## EXERCISE DETAILS:
With the pictures removed, please write out every line below exactly as given.

## MATERIAL SUPPLIED:

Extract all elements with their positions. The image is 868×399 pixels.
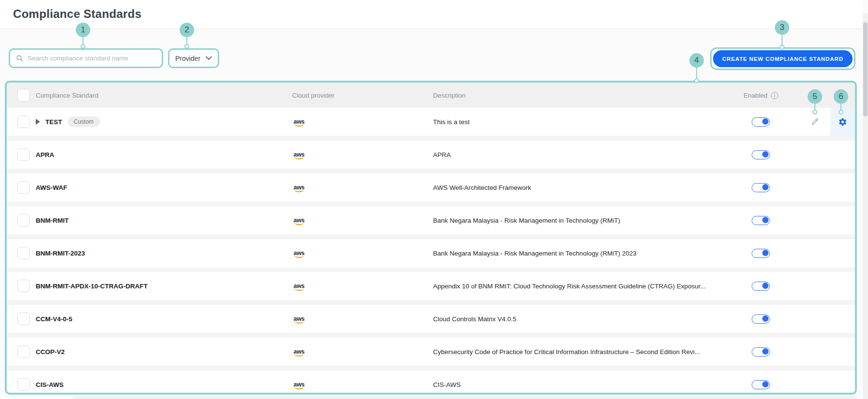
row-checkbox[interactable] — [17, 313, 30, 325]
row-checkbox[interactable] — [17, 378, 30, 391]
aws-logo: aws — [294, 316, 305, 324]
enabled-toggle[interactable] — [752, 117, 770, 127]
row-checkbox[interactable] — [17, 345, 30, 358]
standard-name: AWS-WAF — [36, 184, 67, 191]
compliance-standards-table: Compliance Standard Cloud provider Descr… — [5, 81, 857, 395]
enabled-toggle[interactable] — [752, 249, 770, 258]
aws-smile-icon — [294, 321, 304, 324]
enabled-toggle[interactable] — [752, 282, 770, 291]
search-icon — [16, 55, 23, 62]
enabled-toggle[interactable] — [752, 183, 770, 192]
aws-logo: aws — [294, 185, 305, 192]
table-row: CCM-V4-0-5awsCloud Controls Matrix V4.0.… — [7, 305, 855, 333]
aws-logo: aws — [294, 284, 305, 291]
annotation-5-dot — [812, 110, 817, 114]
row-checkbox[interactable] — [17, 247, 30, 259]
standard-name: BNM-RMIT — [36, 217, 69, 224]
toggle-knob — [762, 184, 769, 190]
edit-pencil-button[interactable] — [811, 117, 819, 126]
expand-arrow-icon[interactable] — [36, 119, 40, 125]
table-row: CIS-AWSawsCIS-AWS — [7, 370, 855, 395]
table-bottom-edge — [72, 396, 857, 399]
row-description: CIS-AWS — [426, 381, 735, 388]
aws-logo: aws — [294, 349, 305, 356]
toggle-knob — [762, 118, 769, 125]
row-description: This is a test — [426, 118, 735, 126]
table-body: TESTCustomawsThis is a testAPRAawsAPRAAW… — [7, 108, 855, 395]
table-row: APRAawsAPRA — [7, 141, 855, 169]
info-icon[interactable]: i — [771, 92, 778, 99]
standard-name: CCM-V4-0-5 — [36, 315, 72, 323]
row-checkbox[interactable] — [17, 181, 30, 194]
settings-gear-button[interactable] — [838, 117, 847, 127]
row-description: Bank Negara Malaysia - Risk Management i… — [426, 217, 735, 224]
annotation-5: 5 — [808, 89, 822, 114]
toggle-knob — [762, 151, 769, 157]
annotation-2: 2 — [180, 23, 194, 49]
enabled-toggle[interactable] — [752, 380, 770, 389]
aws-smile-icon — [294, 189, 304, 192]
row-checkbox[interactable] — [17, 280, 30, 292]
enabled-toggle[interactable] — [752, 314, 770, 324]
provider-filter-highlight: Provider — [168, 48, 219, 68]
annotation-3: 3 — [775, 20, 789, 50]
aws-smile-icon — [294, 354, 304, 356]
standard-name: BNM-RMIT-APDX-10-CTRAG-DRAFT — [36, 283, 148, 290]
standard-name: TEST — [45, 118, 62, 126]
page-title: Compliance Standards — [13, 7, 141, 21]
search-field[interactable] — [13, 52, 159, 65]
create-new-compliance-standard-button[interactable]: CREATE NEW COMPLIANCE STANDARD — [713, 50, 853, 67]
column-header-description: Description — [426, 92, 735, 99]
column-header-enabled: Enabled — [743, 92, 768, 99]
chevron-down-icon — [206, 56, 212, 60]
annotation-1: 1 — [76, 23, 90, 49]
standard-name: CIS-AWS — [36, 381, 64, 388]
toggle-knob — [762, 283, 769, 289]
table-row: CCOP-V2awsCybersecurity Code of Practice… — [7, 338, 855, 366]
select-all-checkbox[interactable] — [17, 89, 30, 101]
annotation-2-number: 2 — [180, 23, 194, 37]
column-header-standard: Compliance Standard — [34, 92, 285, 99]
search-input[interactable] — [28, 55, 156, 62]
vertical-scrollbar[interactable] — [863, 14, 868, 399]
annotation-4-dot — [694, 78, 699, 83]
toggle-knob — [762, 381, 769, 387]
row-description: Appendix 10 of BNM RMIT: Cloud Technolog… — [426, 283, 735, 290]
annotation-2-dot — [184, 44, 189, 49]
toggle-knob — [762, 217, 769, 223]
table-header-row: Compliance Standard Cloud provider Descr… — [7, 83, 855, 108]
table-row: BNM-RMIT-2023awsBank Negara Malaysia - R… — [7, 239, 855, 267]
standard-name: CCOP-V2 — [36, 348, 65, 356]
standard-name: BNM-RMIT-2023 — [36, 250, 85, 257]
toggle-knob — [762, 315, 769, 322]
toggle-knob — [762, 348, 769, 355]
row-description: Cybersecurity Code of Practice for Criti… — [426, 348, 735, 356]
search-field-highlight — [9, 48, 163, 68]
provider-filter-dropdown[interactable]: Provider — [169, 50, 218, 67]
enabled-toggle[interactable] — [752, 216, 770, 225]
annotation-6: 6 — [834, 89, 848, 114]
aws-smile-icon — [294, 222, 304, 225]
row-description: Bank Negara Malaysia - Risk Management i… — [426, 250, 735, 257]
table-row: BNM-RMIT-APDX-10-CTRAG-DRAFTawsAppendix … — [7, 272, 855, 300]
row-checkbox[interactable] — [17, 115, 30, 128]
row-description: Cloud Controls Matrix V4.0.5 — [426, 315, 735, 323]
annotation-4-number: 4 — [689, 53, 704, 68]
row-checkbox[interactable] — [17, 148, 30, 161]
row-description: APRA — [426, 151, 735, 158]
scrollbar-thumb[interactable] — [863, 22, 868, 116]
annotation-3-number: 3 — [775, 20, 789, 35]
row-checkbox[interactable] — [17, 214, 30, 227]
aws-smile-icon — [294, 288, 304, 291]
enabled-toggle[interactable] — [752, 347, 770, 356]
annotation-1-number: 1 — [76, 23, 90, 37]
enabled-toggle[interactable] — [752, 150, 770, 159]
aws-logo: aws — [294, 218, 305, 225]
aws-smile-icon — [294, 255, 304, 258]
table-row: TESTCustomawsThis is a test — [7, 108, 855, 136]
aws-logo: aws — [294, 251, 305, 258]
annotation-4: 4 — [689, 53, 704, 83]
aws-smile-icon — [294, 386, 304, 389]
row-description: AWS Well-Architected Framework — [426, 184, 735, 191]
annotation-1-dot — [81, 44, 85, 49]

## RESULT OF THE EXERCISE:
Extract all elements with their positions. The image is 868×399 pixels.
row-checkbox[interactable] — [17, 313, 30, 325]
row-checkbox[interactable] — [17, 378, 30, 391]
aws-logo: aws — [294, 316, 305, 324]
enabled-toggle[interactable] — [752, 117, 770, 127]
row-checkbox[interactable] — [17, 345, 30, 358]
standard-name: AWS-WAF — [36, 184, 67, 191]
compliance-standards-table: Compliance Standard Cloud provider Descr… — [5, 81, 857, 395]
enabled-toggle[interactable] — [752, 249, 770, 258]
aws-smile-icon — [294, 321, 304, 324]
enabled-toggle[interactable] — [752, 282, 770, 291]
search-icon — [16, 55, 23, 62]
enabled-toggle[interactable] — [752, 183, 770, 192]
aws-logo: aws — [294, 185, 305, 192]
table-row: CCM-V4-0-5awsCloud Controls Matrix V4.0.… — [7, 305, 855, 333]
aws-logo: aws — [294, 284, 305, 291]
annotation-5-dot — [812, 110, 817, 114]
row-checkbox[interactable] — [17, 247, 30, 259]
standard-name: BNM-RMIT — [36, 217, 69, 224]
toggle-knob — [762, 184, 769, 190]
edit-pencil-button[interactable] — [811, 117, 819, 126]
expand-arrow-icon[interactable] — [36, 119, 40, 125]
table-row: CIS-AWSawsCIS-AWS — [7, 370, 855, 395]
table-bottom-edge — [72, 396, 857, 399]
row-description: CIS-AWS — [426, 381, 735, 388]
aws-logo: aws — [294, 349, 305, 356]
toggle-knob — [762, 118, 769, 125]
row-description: This is a test — [426, 118, 735, 126]
table-body: TESTCustomawsThis is a testAPRAawsAPRAAW… — [7, 108, 855, 395]
table-row: APRAawsAPRA — [7, 141, 855, 169]
info-icon[interactable]: i — [771, 92, 778, 99]
standard-name: CCM-V4-0-5 — [36, 315, 72, 323]
row-checkbox[interactable] — [17, 181, 30, 194]
settings-gear-button[interactable] — [838, 117, 847, 127]
row-description: Bank Negara Malaysia - Risk Management i… — [426, 217, 735, 224]
annotation-5: 5 — [808, 89, 822, 114]
toggle-knob — [762, 151, 769, 157]
annotation-2: 2 — [180, 23, 194, 49]
enabled-toggle[interactable] — [752, 380, 770, 389]
aws-smile-icon — [294, 189, 304, 192]
row-checkbox[interactable] — [17, 280, 30, 292]
enabled-toggle[interactable] — [752, 314, 770, 324]
provider-filter-highlight: Provider — [168, 48, 219, 68]
annotation-3: 3 — [775, 20, 789, 50]
aws-smile-icon — [294, 354, 304, 356]
standard-name: BNM-RMIT-APDX-10-CTRAG-DRAFT — [36, 283, 148, 290]
standard-name: TEST — [45, 118, 62, 126]
page-title: Compliance Standards — [13, 7, 141, 21]
search-field[interactable] — [13, 52, 159, 65]
create-new-compliance-standard-button[interactable]: CREATE NEW COMPLIANCE STANDARD — [713, 50, 853, 67]
column-header-description: Description — [426, 92, 735, 99]
column-header-enabled: Enabled — [743, 92, 768, 99]
chevron-down-icon — [206, 56, 212, 60]
annotation-1: 1 — [76, 23, 90, 49]
standard-name: CIS-AWS — [36, 381, 64, 388]
toggle-knob — [762, 283, 769, 289]
table-row: CCOP-V2awsCybersecurity Code of Practice… — [7, 338, 855, 366]
select-all-checkbox[interactable] — [17, 89, 30, 101]
annotation-2-number: 2 — [180, 23, 194, 37]
column-header-standard: Compliance Standard — [34, 92, 285, 99]
search-input[interactable] — [28, 55, 156, 62]
vertical-scrollbar[interactable] — [863, 14, 868, 399]
annotation-4-dot — [694, 78, 699, 83]
toggle-knob — [762, 381, 769, 387]
row-description: Appendix 10 of BNM RMIT: Cloud Technolog… — [426, 283, 735, 290]
annotation-2-dot — [184, 44, 189, 49]
toggle-knob — [762, 217, 769, 223]
table-header-row: Compliance Standard Cloud provider Descr… — [7, 83, 855, 108]
table-row: BNM-RMIT-2023awsBank Negara Malaysia - R… — [7, 239, 855, 267]
standard-name: CCOP-V2 — [36, 348, 65, 356]
standard-name: BNM-RMIT-2023 — [36, 250, 85, 257]
toggle-knob — [762, 315, 769, 322]
toggle-knob — [762, 348, 769, 355]
row-description: Cybersecurity Code of Practice for Criti… — [426, 348, 735, 356]
search-field-highlight — [9, 48, 163, 68]
provider-filter-dropdown[interactable]: Provider — [169, 50, 218, 67]
enabled-toggle[interactable] — [752, 216, 770, 225]
annotation-6: 6 — [834, 89, 848, 114]
aws-smile-icon — [294, 222, 304, 225]
row-description: Bank Negara Malaysia - Risk Management i… — [426, 250, 735, 257]
table-row: BNM-RMIT-APDX-10-CTRAG-DRAFTawsAppendix … — [7, 272, 855, 300]
row-checkbox[interactable] — [17, 115, 30, 128]
row-description: Cloud Controls Matrix V4.0.5 — [426, 315, 735, 323]
annotation-4-number: 4 — [689, 53, 704, 68]
row-checkbox[interactable] — [17, 148, 30, 161]
row-description: APRA — [426, 151, 735, 158]
scrollbar-thumb[interactable] — [863, 22, 868, 116]
annotation-3-number: 3 — [775, 20, 789, 35]
row-checkbox[interactable] — [17, 214, 30, 227]
aws-smile-icon — [294, 288, 304, 291]
enabled-toggle[interactable] — [752, 347, 770, 356]
annotation-1-number: 1 — [76, 23, 90, 37]
enabled-toggle[interactable] — [752, 150, 770, 159]
aws-logo: aws — [294, 218, 305, 225]
aws-smile-icon — [294, 255, 304, 258]
table-row: TESTCustomawsThis is a test — [7, 108, 855, 136]
aws-logo: aws — [294, 251, 305, 258]
annotation-4: 4 — [689, 53, 704, 83]
aws-smile-icon — [294, 386, 304, 389]
row-description: AWS Well-Architected Framework — [426, 184, 735, 191]
annotation-1-dot — [81, 44, 85, 49]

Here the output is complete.